Like I hinted at before, I am warming up to my bike more with each ride.  It is really a whole new beast to learn about.  I feel that I am still have so much more to learn, and am excited when I make little breakthroughs or have Aha! moments on rides.  I am starting to feel more comfortable with my bike, and on it!  My shoulders are hurting less, though I am not sure I have quite figured out an ideal saddle for me, I guess I have learned to tolerate it.  I love the areas and how MUCH area you can cover on a bike as compared to a run.  I am taking a long ride with my Dad who is in town this week and bringing his bike.  I can't wait for him to show me more stuff, and we are attempting a 52 mile ride with some significant climbs, but it is in gorgeous country, so I can hardly wait.  Hopefully the old man is patient with me!

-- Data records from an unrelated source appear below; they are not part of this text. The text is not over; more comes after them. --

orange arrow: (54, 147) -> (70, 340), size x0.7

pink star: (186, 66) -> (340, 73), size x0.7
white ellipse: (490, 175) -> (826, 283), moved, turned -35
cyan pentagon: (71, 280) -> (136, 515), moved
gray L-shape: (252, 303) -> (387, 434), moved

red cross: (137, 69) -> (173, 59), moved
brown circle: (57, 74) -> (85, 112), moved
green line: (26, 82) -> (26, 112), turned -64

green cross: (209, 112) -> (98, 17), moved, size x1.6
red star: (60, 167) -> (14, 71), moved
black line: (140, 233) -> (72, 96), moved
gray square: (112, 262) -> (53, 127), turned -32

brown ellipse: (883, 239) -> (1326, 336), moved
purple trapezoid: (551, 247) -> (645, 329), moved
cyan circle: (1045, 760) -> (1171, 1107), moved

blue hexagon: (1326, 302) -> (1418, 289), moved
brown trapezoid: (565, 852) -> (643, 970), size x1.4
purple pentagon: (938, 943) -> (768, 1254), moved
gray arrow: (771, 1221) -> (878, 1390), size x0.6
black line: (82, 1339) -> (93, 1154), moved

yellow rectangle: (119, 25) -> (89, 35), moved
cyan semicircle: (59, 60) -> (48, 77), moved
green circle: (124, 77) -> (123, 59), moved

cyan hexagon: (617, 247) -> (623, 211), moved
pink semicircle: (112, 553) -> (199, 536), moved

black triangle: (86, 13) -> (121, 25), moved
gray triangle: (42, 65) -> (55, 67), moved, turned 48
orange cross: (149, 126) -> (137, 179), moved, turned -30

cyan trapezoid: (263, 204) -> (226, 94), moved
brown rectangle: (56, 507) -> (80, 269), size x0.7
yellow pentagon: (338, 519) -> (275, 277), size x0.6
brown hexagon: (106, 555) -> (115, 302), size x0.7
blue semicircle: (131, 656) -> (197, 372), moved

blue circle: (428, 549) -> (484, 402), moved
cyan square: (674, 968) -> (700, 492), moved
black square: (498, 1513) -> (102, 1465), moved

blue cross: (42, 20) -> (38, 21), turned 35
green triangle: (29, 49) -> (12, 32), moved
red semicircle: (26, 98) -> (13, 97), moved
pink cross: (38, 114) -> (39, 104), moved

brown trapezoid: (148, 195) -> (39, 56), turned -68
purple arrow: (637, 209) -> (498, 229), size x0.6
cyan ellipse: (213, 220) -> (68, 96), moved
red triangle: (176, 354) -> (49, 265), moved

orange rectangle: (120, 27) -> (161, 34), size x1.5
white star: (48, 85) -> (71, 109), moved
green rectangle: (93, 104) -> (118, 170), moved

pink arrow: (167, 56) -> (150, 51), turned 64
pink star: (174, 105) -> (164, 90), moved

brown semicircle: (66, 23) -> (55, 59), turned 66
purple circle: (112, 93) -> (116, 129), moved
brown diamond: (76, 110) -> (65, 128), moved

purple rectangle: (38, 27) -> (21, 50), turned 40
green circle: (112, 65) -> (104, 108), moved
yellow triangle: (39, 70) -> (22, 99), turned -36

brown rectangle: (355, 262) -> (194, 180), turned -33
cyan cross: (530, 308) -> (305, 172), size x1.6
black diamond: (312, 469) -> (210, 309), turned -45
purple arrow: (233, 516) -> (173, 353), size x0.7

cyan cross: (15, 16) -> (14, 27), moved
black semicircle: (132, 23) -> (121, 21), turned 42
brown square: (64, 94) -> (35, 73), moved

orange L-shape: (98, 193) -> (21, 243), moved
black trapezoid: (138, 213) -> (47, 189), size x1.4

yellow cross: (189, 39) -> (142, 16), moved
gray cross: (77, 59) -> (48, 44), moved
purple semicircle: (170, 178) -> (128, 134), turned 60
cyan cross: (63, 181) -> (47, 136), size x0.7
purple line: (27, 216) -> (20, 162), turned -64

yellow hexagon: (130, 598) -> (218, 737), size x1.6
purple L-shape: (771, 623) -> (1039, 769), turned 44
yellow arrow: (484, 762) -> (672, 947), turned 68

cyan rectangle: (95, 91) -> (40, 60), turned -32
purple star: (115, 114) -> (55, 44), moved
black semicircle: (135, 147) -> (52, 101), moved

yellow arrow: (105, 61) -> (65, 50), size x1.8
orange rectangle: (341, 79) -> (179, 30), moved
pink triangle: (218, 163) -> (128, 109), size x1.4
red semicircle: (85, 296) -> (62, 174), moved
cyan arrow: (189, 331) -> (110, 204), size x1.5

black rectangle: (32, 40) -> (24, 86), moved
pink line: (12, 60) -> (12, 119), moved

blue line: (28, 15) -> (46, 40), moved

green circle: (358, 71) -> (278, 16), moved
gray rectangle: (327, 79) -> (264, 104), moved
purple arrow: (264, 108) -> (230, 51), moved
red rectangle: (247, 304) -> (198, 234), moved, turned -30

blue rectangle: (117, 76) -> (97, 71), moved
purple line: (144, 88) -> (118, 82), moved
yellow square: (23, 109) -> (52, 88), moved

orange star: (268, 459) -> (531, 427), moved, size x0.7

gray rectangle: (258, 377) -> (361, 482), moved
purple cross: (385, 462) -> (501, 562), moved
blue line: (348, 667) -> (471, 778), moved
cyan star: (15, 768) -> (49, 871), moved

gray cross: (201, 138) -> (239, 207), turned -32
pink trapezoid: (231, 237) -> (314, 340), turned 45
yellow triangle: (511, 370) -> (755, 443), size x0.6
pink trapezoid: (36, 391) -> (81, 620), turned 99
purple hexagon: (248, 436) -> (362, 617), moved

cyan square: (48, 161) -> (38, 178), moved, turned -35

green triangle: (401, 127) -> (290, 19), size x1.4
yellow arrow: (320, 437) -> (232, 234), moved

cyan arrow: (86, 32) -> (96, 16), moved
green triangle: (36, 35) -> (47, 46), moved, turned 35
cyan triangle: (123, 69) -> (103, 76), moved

Another thing I am way excited about it that my classes for this semester are over and I am done until after Labor Day.  I am so excited to dive into some good quality training!  The weather is supposed to be spectacular this week anyhow, so even better!

To top it all off, I am only 13 days from my first tri, Women of Steel.  So excited I can't stand it!

Happy training!

Thursday, May 3, 2012

Salt Lake Running Co 5k

So, I guess Hell is freezing over, because I got Ken to do a race with me.  We did the annual Salt Lake Running Company 5k on Saturday.  It was a ton of fun, and really neat to do a race with my honey!  He ran a "very short, yet distinguished" running career in high school, and once had an 18 minute 5k time.  I totally drug him into this one, but he did it, and he even had fun!  He said that he would do it again, so I consider that a success.  I had a good race, not quite a PR, but I did manage to beat him, and went back to cross the finish line with him as he went through.  Here are some pics for that day.  The one above was clearly before the race, and the others below are from the photographer for SLRC.  I took them off of their FB Page :)  Is that considered stealing?

Ken and I are in the back in this one, he is behind the lady in the hot pink shirt.